Even though some of the dialog hints that you should sleep in an abandoned building, that feature was left out of the final release. Another thing that was left out was vehicles. With the enormous amount of walking you have to do, it would have been nice to have a vehicle once in a while, or at least have someone give you a ride (scripted to avoid bugs). As far as physics go, GSC used a heavily modified version of the Open Dynamics physics engine which really wasn’t all that impressive. In fact, I don’t think I even realized there was physics until half way through the single-player campaign.
The game’s multiplayer component allows you to choose between two classes, the mercenaries or the S.T.A.L.K.E.R.s, and three modes are available: death match, team death match, and artifact hunt. I didn’t spend a lot of time with the multiplayer side of the game, but what I did experience was basically average at best.
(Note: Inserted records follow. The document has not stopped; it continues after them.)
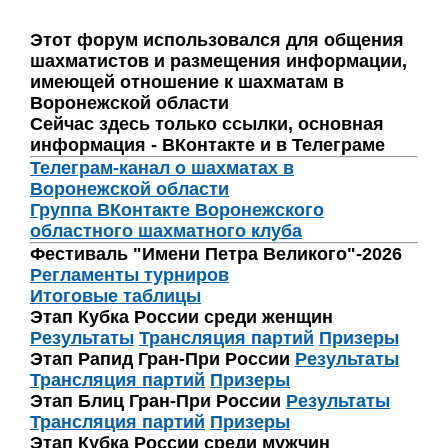
Этот форум использовался для общения
шахматистов и размещения информации,
имеющей отношение к шахматам в
Воронежской области
Сейчас здесь только ссылки, основная
информация - ВКонтакте и в Телеграме
Телеграм-канал о шахматах в
Воронежской области
Группа ВКонтакте Воронежского
областного шахматного клуба
Фестиваль "Имени Петра Великого"-2026
Регламенты турниров
Итоговые таблицы
Этап Кубка России среди женщин
Результаты
Трансляция партий
Призеры
Этап Рапид Гран-При России
Результаты
Трансляция партий
Призеры
Этап Блиц Гран-При России
Результаты
Трансляция партий
Призеры
Этап Кубка России среди мужчин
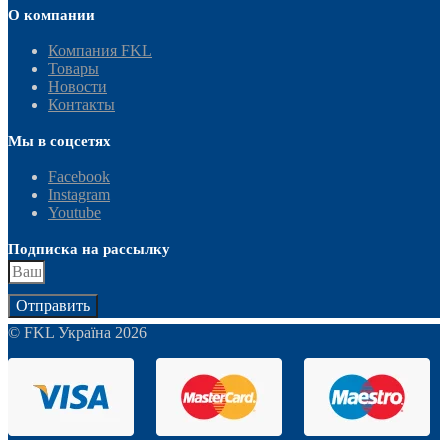
О компании
Компания FKL
Товары
Новости
Контакты
Мы в соцсетях
Facebook
Instagram
Youtube
Подписка на рассылку
Отправить
© FKL Україна 2026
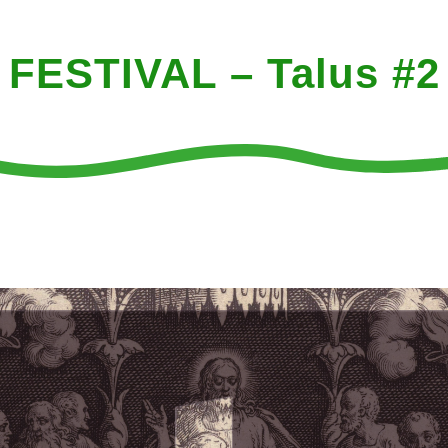
FESTIVAL – Talus #2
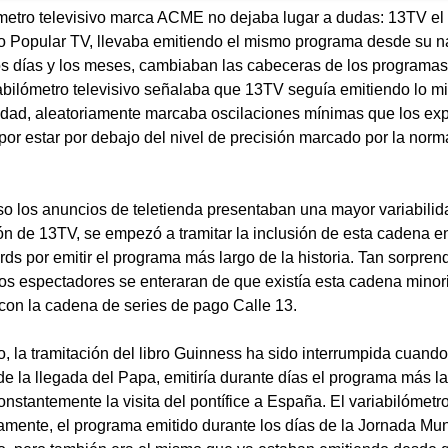
ómetro televisivo marca ACME no dejaba lugar a dudas: 13TV el 
o Popular TV, llevaba emitiendo el mismo programa desde su 
los días y los meses, cambiaban las cabeceras de los programas
iabilómetro televisivo señalaba que 13TV seguía emitiendo lo m
lidad, aleatoriamente marcaba oscilaciones mínimas que los ex
por estar por debajo del nivel de precisión marcado por la norm
o los anuncios de teletienda presentaban una mayor variabilid
n de 13TV, se empezó a tramitar la inclusión de esta cadena e
ds por emitir el programa más largo de la historia. Tan sorprend
los espectadores se enteraran de que existía esta cadena minori
 con la cadena de series de pago Calle 13.
, la tramitación del libro Guinness ha sido interrumpida cuan
de la llegada del Papa, emitiría durante días el programa más 
onstantemente la visita del pontífice a España. El variabilóme
vamente, el programa emitido durante los días de la Jornada Mu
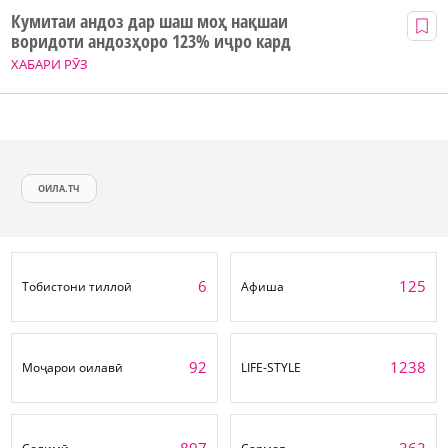
Кумитаи андоз дар шаш моҳ нақшаи
воридоти андозҳоро 123% иҷро кард
ХАБАРИ РӮЗ
ОИЛА.ТЧ
6
125
Тобистони тиллоӣ
Афиша
92
1238
Моҷарои оилавӣ
LIFE-STYLE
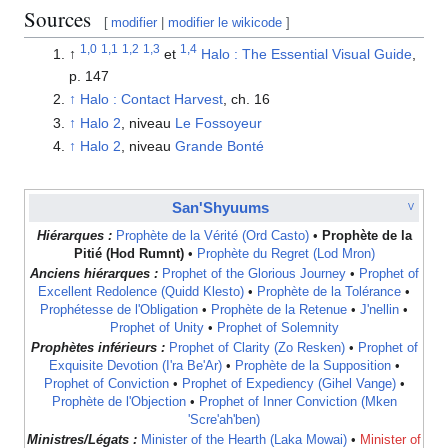
Sources
[
modifier
|
modifier le wikicode
]
1,0
1,1
1,2
1,3
1,4
↑
et
Halo : The Essential Visual Guide
,
p. 147
↑
Halo : Contact Harvest
, ch. 16
↑
Halo 2
, niveau
Le Fossoyeur
↑
Halo 2
, niveau
Grande Bonté
San'Shyuums
V
Hiérarques :
Prophète de la Vérité (Ord Casto)
•
Prophète de la
Pitié (Hod Rumnt)
•
Prophète du Regret (Lod Mron)
Anciens hiérarques :
Prophet of the Glorious Journey
•
Prophet of
Excellent Redolence (Quidd Klesto)
•
Prophète de la Tolérance
•
Prophétesse de l'Obligation
•
Prophète de la Retenue
•
J'nellin
•
Prophet of Unity
•
Prophet of Solemnity
Prophètes inférieurs :
Prophet of Clarity (Zo Resken)
•
Prophet of
Exquisite Devotion (I'ra Be'Ar)
•
Prophète de la Supposition
•
Prophet of Conviction
•
Prophet of Expediency (Gihel Vange)
•
Prophète de l'Objection
•
Prophet of Inner Conviction (Mken
'Scre'ah'ben)
Ministres/Légats :
Minister of the Hearth (Laka Mowai)
•
Minister of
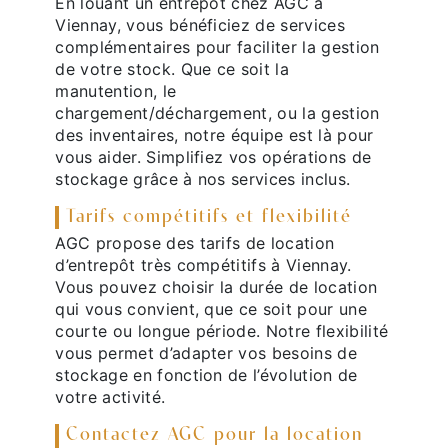
En louant un entrepôt chez AGC à
Viennay, vous bénéficiez de services
complémentaires pour faciliter la gestion
de votre stock. Que ce soit la
manutention, le
chargement/déchargement, ou la gestion
des inventaires, notre équipe est là pour
vous aider. Simplifiez vos opérations de
stockage grâce à nos services inclus.
Tarifs compétitifs et flexibilité
AGC propose des tarifs de location
d’entrepôt très compétitifs à Viennay.
Vous pouvez choisir la durée de location
qui vous convient, que ce soit pour une
courte ou longue période. Notre flexibilité
vous permet d’adapter vos besoins de
stockage en fonction de l’évolution de
votre activité.
Contactez AGC pour la location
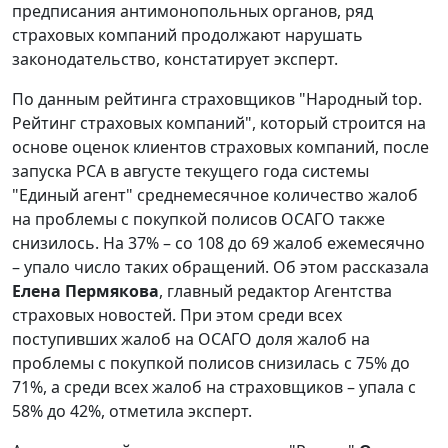
предписания антимонопольных органов, ряд
страховых компаний продолжают нарушать
законодательство, констатирует эксперт.
По данным рейтинга страховщиков "Народный top.
Рейтинг страховых компаний", который строится на
основе оценок клиентов страховых компаний, после
запуска РСА в августе текущего года системы
"Единый агент" среднемесячное количество жалоб
на проблемы с покупкой полисов ОСАГО также
снизилось. На 37% – со 108 до 69 жалоб ежемесячно
– упало число таких обращений. Об этом рассказала
Елена Пермякова
, главный редактор Агентства
страховых новостей. При этом среди всех
поступивших жалоб на ОСАГО доля жалоб на
проблемы с покупкой полисов снизилась с 75% до
71%, а среди всех жалоб на страховщиков – упала с
58% до 42%, отметила эксперт.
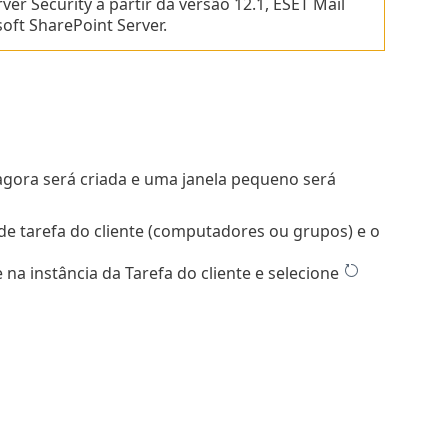
er Security a partir da versão 12.1, ESET Mail
oft SharePoint Server.
 agora será criada e uma janela pequeno será
de tarefa do cliente (computadores ou grupos) e o
 na instância da Tarefa do cliente e selecione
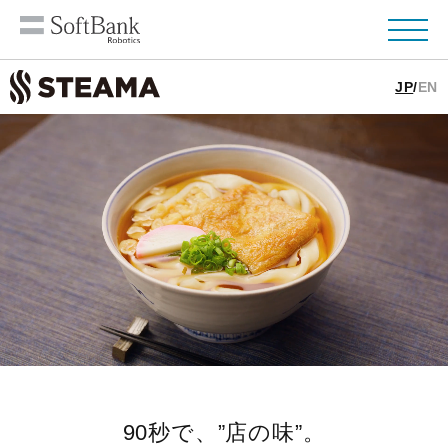
JP
/
EN
90秒で、”店の味”。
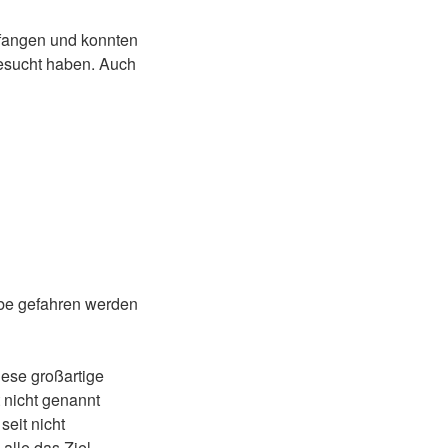
fangen und konnten
besucht haben. Auch
obe gefahren werden
iese großartige
 nicht genannt
eit nicht
alle das Ziel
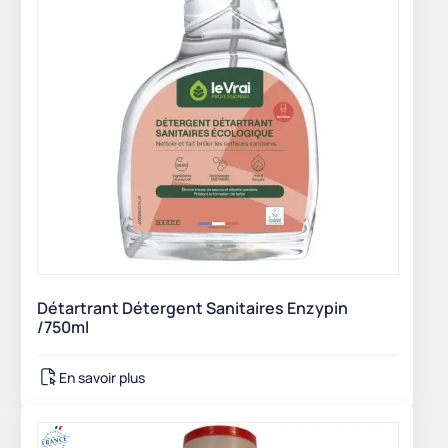
Détartrant Détergent Sanitaires Enzypin
/750ml
En savoir plus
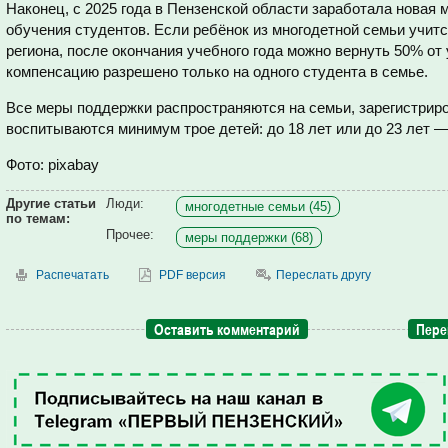
Наконец, с 2025 года в Пензенской области заработала новая
обучения студентов. Если ребёнок из многодетной семьи учитс
региона, после окончания учебного года можно вернуть 50% о
компенсацию разрешено только на одного студента в семье.
Все меры поддержки распространяются на семьи, зарегистриро
воспитываются минимум трое детей: до 18 лет или до 23 лет —
Фото: pixabay
Другие статьи
Люди:
многодетные семьи (45)
по темам:
Прочее:
меры поддержки (68)
Распечатать
PDF версия
Переслать другу
Оставить комментарий
Пере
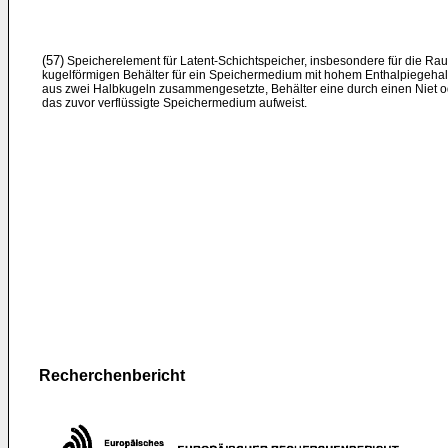
(57)
Speicherelement für Latent-Schichtspeicher, insbesondere für die R
kugelförmigen Behälter für ein Speichermedium mit hohem Enthalpiegehal
aus zwei Halbkugeln zusammengesetzte, Behälter eine durch einen Niet od. 
das zuvor verflüssigte Speichermedium aufweist.
Recherchenbericht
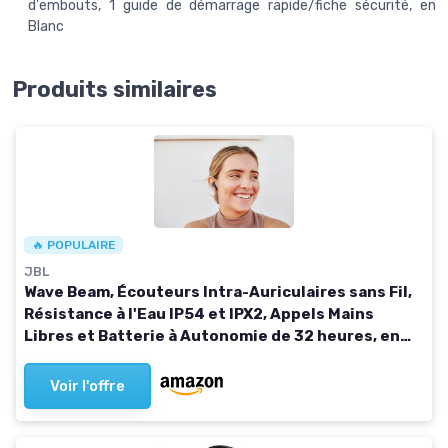
d'embouts, 1 guide de démarrage rapide/fiche sécurité, en
Blanc
Produits similaires
🔥 POPULAIRE
JBL
Wave Beam, Écouteurs Intra-Auriculaires sans Fil,
Résistance à l'Eau IP54 et IPX2, Appels Mains
Libres et Batterie à Autonomie de 32 heures, en
Noir
Voir l'offre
There was a lot of lag, and it seemed boring and slow.
The graphics and environments above ground seem somewhat similar to Half-Life 2, and the environment below ground (very dark) seems a lot like Doom 3. However, I must point out the expansive levels, strange anomalies, and the dark, post-apocalyptic setting throughout the game which all make it seem at least a bit more original. As long as you have hardware that is more than capable of running the game, the graphics should be enjoyable. They’re not absolutely fantastic, but they’re good.
There are many environmental sounds throughout the game which help to make it realistic. The voice acting is so-so, but there should have been a lot more of it. Get ready to read, because most of the conversations you’ll have with other characters is text only, and some “speak” many long paragraphs. There were a few times when I was reading where an enemy would approach, and I wouldn’t be able to continue until after they had been defeated. Spoken dialog would have been ideal, instead. The translation to English may be partly to blame.
With all of my complaints and the score below, you may come to the conclusion that S.T.A.L.K.E.R. is just an average game or worse, but it isn’t. It’s a good game that has many bugs and doesn’t seem to be appropriately optimized. I would recommend the game to first-person shooter fans, but you may be better off waiting a while so that more patches can be released. It’s really too bad that GSC wasn’t able to work out more of the issues and stick to their original plans, when it comes to things like vehicles and more RPG elements, because it could have been a real blowout title.